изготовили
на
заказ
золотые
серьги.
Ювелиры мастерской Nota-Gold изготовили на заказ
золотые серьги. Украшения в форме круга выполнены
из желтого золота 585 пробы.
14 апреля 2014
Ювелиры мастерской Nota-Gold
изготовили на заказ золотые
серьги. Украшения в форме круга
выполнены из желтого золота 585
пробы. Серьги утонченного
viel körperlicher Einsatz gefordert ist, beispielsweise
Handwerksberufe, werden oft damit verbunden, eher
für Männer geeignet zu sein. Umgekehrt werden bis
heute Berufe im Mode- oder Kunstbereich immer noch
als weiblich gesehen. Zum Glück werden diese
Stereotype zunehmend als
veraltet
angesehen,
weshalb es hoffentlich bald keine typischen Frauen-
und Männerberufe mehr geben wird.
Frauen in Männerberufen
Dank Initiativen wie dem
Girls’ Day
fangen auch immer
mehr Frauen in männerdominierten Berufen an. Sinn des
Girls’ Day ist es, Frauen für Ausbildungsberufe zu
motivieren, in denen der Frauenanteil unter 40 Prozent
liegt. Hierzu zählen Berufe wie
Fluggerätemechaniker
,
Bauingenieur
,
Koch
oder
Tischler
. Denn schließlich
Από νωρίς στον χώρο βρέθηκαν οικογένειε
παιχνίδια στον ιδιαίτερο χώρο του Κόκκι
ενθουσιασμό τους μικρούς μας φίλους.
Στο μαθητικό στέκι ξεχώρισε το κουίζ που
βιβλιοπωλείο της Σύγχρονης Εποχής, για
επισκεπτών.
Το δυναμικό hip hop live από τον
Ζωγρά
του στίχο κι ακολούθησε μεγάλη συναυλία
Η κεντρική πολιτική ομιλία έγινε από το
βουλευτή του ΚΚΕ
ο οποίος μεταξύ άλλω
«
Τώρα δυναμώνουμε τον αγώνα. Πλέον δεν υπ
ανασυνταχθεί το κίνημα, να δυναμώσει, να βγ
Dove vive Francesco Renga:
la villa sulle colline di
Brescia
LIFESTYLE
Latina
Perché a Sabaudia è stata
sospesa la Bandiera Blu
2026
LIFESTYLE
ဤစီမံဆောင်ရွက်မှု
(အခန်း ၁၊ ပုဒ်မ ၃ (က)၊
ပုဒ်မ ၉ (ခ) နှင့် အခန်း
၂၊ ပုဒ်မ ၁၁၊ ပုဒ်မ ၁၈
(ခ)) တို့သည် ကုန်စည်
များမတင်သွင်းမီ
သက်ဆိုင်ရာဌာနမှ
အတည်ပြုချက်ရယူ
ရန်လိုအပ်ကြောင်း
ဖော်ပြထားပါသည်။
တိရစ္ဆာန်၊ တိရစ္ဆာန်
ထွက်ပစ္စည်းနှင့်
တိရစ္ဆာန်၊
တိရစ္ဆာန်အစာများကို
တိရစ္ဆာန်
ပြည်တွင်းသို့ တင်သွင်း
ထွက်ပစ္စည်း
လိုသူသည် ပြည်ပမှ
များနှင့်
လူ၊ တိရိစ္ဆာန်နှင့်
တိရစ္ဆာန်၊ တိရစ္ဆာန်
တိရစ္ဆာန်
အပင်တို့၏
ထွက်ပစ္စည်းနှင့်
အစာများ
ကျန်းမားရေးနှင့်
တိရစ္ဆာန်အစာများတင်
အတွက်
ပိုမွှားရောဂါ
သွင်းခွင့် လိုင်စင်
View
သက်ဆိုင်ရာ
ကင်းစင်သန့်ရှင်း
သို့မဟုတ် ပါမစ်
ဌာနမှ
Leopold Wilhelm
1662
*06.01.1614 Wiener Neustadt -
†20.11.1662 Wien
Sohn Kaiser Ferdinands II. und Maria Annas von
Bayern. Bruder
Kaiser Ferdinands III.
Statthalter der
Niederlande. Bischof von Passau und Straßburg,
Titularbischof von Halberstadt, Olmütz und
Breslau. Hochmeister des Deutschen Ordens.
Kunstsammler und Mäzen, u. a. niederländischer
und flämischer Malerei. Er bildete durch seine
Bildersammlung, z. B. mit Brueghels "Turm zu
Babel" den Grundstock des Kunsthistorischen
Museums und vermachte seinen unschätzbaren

==

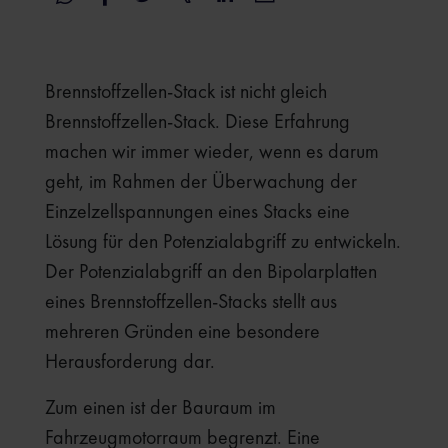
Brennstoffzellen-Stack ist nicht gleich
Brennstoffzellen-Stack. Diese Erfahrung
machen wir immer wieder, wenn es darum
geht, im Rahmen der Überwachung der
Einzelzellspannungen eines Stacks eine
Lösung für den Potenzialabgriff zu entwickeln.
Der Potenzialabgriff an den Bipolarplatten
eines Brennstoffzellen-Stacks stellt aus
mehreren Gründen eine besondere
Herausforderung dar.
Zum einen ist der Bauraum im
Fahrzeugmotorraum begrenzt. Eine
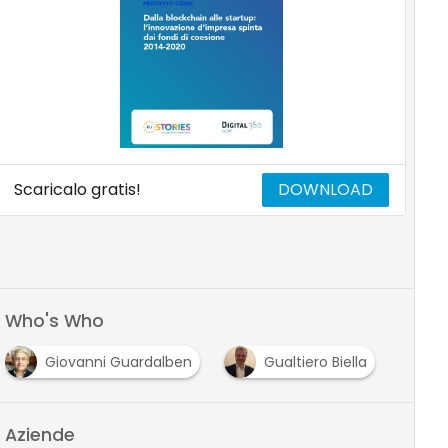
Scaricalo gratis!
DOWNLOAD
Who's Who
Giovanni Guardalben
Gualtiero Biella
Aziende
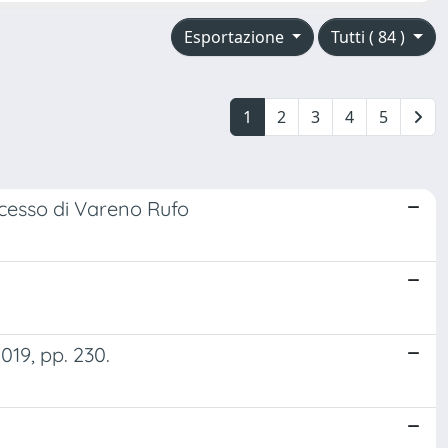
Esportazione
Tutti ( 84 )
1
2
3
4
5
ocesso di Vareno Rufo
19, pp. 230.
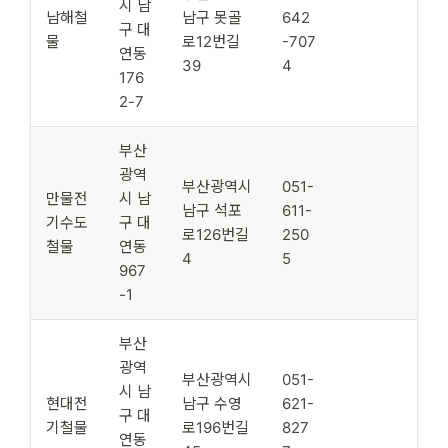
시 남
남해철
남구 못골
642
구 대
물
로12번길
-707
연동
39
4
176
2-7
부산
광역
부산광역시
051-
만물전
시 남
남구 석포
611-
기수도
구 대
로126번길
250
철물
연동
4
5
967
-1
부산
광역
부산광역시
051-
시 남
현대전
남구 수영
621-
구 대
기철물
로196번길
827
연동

---

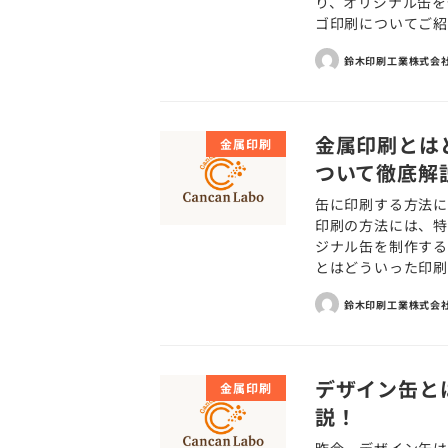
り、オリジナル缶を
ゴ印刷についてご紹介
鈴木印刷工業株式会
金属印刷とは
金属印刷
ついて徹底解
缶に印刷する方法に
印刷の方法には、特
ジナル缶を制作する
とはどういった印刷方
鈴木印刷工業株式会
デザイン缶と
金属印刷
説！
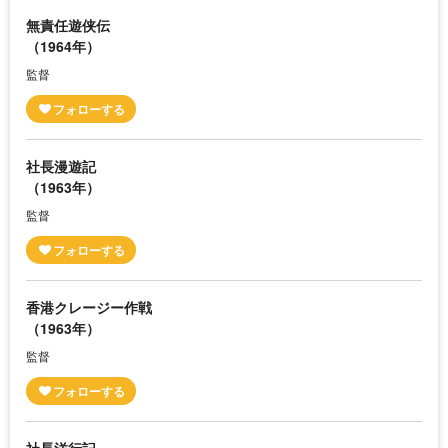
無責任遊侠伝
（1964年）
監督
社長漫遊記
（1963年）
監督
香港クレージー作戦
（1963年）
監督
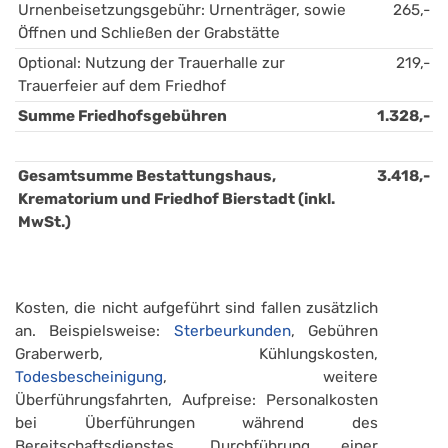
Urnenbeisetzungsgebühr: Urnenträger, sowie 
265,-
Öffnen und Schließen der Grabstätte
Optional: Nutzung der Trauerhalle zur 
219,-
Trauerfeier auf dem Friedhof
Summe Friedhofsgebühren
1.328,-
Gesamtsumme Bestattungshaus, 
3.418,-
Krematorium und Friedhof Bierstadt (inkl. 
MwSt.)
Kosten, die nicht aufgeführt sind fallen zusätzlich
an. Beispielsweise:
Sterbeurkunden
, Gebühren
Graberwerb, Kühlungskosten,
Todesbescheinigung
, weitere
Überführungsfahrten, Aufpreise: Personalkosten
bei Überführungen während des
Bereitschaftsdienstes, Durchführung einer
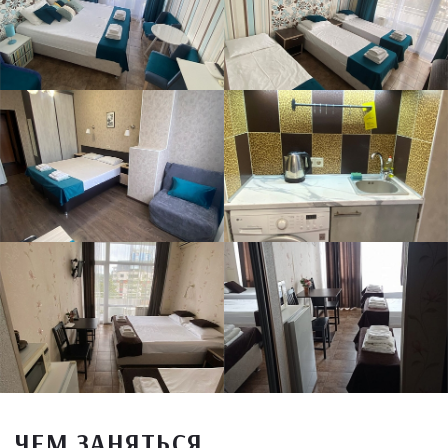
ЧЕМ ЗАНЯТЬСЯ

_DESCRIPTION OF THE TASK_.
Wherever a line in the data above contains the word "στον", copy that line.

_ANSWER SPACE_.
Από νωρίς στον χώρο βρέθηκαν οικογένειε
παιχνίδια στον ιδιαίτερο χώρο του Κόκκι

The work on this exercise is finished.